Esa noche iríamos al cine con Cindy. Faltaban escasos días para el final de las clases y, como ya tenía todas las materias aprobadas, terminaría el año dos meses antes que mis compañeros. Solo me restaba aguardar estoicamente la libreta de calificaciones. En breve, la tendría en mi poder.
Mi perrito Panceta chateaba con unas coquetas perritas de Facebook. Mientras, el mocoso cibernético de mi hermanito menor jugaba un videojuego de aventuras en el living de la casa. Y mi tía Raviolla degustaba un trozo de pastel de naranja que había sobrado del casamiento de Audrey, mi otra tía.
En tanto, papá y mamá se encaminaban rumbo a la rotisería para comprar algo rico de cenar. Doris, la vieja entrometida del barrio, observaba por el agujerito de su puerta quién entraba y quién salía para, luego, batirle el chocolate a medio mundo sobre la vida privada de tal o cual persona. Es más; cuando, debido a su metro cincuenta, no podía observar lo que sucedía en el barrio, Doris subía las acaracoladas escaleras de su casa, trepaba al techo y allí, como una fiera punto de atacar, muñida de poderosos binoculares con gran capacidad de resolución, husmeaba todo lo que ocurría por los alrededores.
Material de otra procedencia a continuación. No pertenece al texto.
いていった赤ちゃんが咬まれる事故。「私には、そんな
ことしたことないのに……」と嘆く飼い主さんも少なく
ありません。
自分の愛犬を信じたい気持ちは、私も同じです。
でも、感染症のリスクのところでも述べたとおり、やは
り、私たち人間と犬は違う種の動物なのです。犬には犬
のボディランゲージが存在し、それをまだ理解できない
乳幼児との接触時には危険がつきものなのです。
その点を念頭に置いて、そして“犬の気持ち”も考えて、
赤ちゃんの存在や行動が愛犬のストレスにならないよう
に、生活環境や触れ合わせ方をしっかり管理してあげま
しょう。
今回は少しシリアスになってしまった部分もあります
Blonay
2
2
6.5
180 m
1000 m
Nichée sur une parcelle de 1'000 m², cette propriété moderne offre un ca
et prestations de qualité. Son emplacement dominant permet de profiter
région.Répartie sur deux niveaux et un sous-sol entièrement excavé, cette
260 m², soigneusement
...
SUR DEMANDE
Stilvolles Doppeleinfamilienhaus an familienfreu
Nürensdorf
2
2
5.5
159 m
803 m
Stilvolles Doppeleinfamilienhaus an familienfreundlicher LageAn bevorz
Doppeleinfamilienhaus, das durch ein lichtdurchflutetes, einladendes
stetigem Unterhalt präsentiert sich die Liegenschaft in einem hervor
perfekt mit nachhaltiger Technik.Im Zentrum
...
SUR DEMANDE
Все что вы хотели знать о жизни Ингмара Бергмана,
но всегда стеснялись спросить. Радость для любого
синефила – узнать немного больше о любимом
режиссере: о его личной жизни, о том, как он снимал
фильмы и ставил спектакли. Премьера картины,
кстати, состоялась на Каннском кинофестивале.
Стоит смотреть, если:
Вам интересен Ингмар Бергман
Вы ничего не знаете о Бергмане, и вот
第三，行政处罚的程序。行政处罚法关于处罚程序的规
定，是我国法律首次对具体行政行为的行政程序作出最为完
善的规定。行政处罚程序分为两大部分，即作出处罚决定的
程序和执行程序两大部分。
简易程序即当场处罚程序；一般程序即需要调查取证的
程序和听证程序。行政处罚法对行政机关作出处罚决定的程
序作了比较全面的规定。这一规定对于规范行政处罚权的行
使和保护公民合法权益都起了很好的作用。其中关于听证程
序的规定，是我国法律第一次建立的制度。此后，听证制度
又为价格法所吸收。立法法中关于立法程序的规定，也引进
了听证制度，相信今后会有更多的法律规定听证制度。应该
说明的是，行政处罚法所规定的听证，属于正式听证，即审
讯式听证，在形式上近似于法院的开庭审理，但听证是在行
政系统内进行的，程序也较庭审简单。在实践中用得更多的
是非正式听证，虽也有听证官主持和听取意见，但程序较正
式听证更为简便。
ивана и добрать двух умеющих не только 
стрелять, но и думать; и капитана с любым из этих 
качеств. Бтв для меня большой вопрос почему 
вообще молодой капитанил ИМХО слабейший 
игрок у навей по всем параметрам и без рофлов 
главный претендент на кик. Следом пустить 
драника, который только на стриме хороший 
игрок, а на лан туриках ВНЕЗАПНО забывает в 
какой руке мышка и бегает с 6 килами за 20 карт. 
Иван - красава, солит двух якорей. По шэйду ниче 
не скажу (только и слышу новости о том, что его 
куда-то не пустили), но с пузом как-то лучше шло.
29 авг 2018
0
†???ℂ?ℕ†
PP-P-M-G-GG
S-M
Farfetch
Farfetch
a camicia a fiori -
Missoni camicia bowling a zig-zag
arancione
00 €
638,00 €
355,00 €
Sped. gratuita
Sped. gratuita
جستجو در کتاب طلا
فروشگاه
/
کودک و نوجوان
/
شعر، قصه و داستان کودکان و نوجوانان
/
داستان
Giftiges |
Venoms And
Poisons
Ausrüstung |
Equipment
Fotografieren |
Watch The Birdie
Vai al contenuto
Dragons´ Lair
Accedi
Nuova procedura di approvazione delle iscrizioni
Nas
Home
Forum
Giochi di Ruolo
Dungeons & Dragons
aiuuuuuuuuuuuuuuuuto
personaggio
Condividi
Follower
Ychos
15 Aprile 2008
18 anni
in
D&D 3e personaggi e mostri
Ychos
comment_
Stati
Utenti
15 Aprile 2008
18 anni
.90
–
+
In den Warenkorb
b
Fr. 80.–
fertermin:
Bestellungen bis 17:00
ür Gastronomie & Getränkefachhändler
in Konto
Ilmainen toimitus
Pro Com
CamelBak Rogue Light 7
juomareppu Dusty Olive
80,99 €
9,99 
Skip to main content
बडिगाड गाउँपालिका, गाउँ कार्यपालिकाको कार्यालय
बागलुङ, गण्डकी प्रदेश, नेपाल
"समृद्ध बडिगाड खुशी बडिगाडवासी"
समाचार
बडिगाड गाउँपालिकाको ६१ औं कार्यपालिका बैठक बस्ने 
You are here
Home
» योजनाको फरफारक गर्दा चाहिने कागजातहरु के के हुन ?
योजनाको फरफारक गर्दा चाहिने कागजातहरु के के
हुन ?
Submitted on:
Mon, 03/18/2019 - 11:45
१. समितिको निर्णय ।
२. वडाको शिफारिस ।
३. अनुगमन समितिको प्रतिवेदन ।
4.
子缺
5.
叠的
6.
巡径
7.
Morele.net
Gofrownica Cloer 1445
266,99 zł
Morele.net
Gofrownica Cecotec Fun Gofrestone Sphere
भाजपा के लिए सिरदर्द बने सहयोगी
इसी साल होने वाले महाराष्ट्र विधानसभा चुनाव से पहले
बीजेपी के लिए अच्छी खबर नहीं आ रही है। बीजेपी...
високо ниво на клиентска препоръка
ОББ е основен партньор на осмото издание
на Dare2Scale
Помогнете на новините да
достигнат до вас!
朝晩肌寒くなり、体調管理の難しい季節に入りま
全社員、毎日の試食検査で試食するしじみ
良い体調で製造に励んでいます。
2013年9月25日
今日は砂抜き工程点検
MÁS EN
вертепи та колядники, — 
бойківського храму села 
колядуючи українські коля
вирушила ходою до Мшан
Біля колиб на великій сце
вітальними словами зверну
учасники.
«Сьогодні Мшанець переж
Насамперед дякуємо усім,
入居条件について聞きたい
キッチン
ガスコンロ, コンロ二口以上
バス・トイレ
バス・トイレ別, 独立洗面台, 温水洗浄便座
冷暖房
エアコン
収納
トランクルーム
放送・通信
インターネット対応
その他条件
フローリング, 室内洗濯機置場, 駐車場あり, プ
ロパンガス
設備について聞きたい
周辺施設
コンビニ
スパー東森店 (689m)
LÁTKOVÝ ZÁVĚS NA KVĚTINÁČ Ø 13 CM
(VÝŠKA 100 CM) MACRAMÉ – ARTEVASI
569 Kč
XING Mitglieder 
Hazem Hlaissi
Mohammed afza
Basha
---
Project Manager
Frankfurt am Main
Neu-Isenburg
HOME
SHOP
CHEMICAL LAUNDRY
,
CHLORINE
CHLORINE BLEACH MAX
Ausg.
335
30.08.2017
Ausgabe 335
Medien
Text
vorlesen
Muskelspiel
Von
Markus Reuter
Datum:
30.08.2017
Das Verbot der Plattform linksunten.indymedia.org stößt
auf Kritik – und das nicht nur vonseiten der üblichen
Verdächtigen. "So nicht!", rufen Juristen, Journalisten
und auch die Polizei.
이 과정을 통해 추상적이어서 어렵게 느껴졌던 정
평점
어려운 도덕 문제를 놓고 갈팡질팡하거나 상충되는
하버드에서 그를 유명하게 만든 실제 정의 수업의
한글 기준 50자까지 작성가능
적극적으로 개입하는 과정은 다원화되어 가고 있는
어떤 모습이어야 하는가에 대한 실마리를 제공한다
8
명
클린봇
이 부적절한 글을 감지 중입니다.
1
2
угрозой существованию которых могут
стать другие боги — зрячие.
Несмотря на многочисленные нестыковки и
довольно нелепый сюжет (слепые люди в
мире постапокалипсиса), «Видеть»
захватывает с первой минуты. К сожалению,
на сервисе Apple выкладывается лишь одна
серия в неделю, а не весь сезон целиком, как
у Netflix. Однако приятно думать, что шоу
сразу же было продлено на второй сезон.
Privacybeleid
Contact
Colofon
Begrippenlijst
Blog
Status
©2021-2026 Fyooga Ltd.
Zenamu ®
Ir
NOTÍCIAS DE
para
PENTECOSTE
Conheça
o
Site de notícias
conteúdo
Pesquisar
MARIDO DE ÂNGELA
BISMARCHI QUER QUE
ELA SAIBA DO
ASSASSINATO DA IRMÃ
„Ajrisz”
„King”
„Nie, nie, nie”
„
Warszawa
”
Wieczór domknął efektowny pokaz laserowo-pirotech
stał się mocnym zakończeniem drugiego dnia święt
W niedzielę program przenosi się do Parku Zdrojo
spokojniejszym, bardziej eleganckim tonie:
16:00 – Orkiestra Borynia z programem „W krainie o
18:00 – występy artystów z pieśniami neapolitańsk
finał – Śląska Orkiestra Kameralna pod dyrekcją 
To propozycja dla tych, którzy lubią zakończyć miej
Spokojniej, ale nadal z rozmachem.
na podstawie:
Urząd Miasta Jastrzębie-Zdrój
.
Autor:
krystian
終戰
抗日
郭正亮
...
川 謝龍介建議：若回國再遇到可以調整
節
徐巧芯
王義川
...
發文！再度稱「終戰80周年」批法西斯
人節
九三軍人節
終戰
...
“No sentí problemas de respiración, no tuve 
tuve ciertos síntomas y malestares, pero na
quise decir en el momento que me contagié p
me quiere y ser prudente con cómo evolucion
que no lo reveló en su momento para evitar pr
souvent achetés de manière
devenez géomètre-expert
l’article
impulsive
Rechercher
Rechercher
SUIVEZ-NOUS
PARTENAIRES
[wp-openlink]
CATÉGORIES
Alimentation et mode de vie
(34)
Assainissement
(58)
Para colmo, Doris tenía un oído realmente envidiable. Lo oía todo. No se le escapaba nada. Recuerdo una vez cuando Corty y yo llegábamos de la disco tras el festejo allí de un cumpleaños y destapamos la chapita de una Pepsi bien helada. Después de dejar caer por accidente la chapita en la entrada de su casa, Doris abrió la puerta y, luego de hacernos escuchar sus groserías, nos arrojó sus dos pitbulls, que nos persiguieron hasta la loma del culo. En la huida, Corty, furioso, le voló un helado de fresa y mandarina que se incrustó de lleno en la frente de la vieja metida. Parecía un jodido unicornio. ¡Ja, ja, ja! Me despanzurré de risa, mientras la cara de culo de Doris ardía en llamas como un tomate al rojo vivo.
Finalmente, la anciana salió victoriosa. Corty y yo nos comimos siete meses de castigo, sin PC y sin videojuegos. ¡Mierda! ¡Cómo te odio, Doris!, exclamé aquella vez. Pedí un taxi a escondidas y, después de ponerme una máscara de Iron Man, partí a toda velocidad rumbo al cine Gaterpill. Me encontraría con Cindy en la puerta del edificio. Justo en ese momento, llegaron mis padres con la cena. Doris, al verlos, disparó como vaca asustada rumbo a la puerta. Los paró y les dijo:
—Iron Man salió en taxi hace algunos minutos...
— ¿Iron Man? ¿Te has vuelto loca, Doris? Iron Man no existe. ¡Sólo es un personaje de película!— expresó mi mamá, furiosa.
Acto seguido, mis padres siguieron su camino
— ¡Ufff…!— exclamó la momia, resignada. Se encerró en su casa y no asomó el cogote hasta el día siguiente.
Llegué a Gaterpill. Cindy me aguardaba en la puerta. Pagué y descendí del coche.
Cindy lucía preciosa. Llevaba una campera de cuero negro y una blusa de seda roja que hacía juego con el rojo furioso de sus labios. Ingresamos. El lugar era suntuoso y elegante, con amplias cortinas doradas y cuatro puestos de boleterías. Llegó mi turno.
— Cindy, ¿qué quieres ver?— pregunté.
— ¡Chifladas de amor!—me dijo.
— Esa se estrena en dos horas— advirtió el vendedor.
— ¿Dan Sedientos de sangre? Es una de suspenso.
— Sí. Se estrena en diez minutos— nos dijo el tipo— ¿Cuál verán?— inquirió.
— ¡La última!— exclamé gozoso— ¿Cuánto es?
—Cincuenta y siete dólares.
—Sírvase.
— Bien. Pasen a la sala, que ya comienza.
—Ok ¿Qué sala?—añadí.
—La siete. Al fondo, a la derecha— señaló.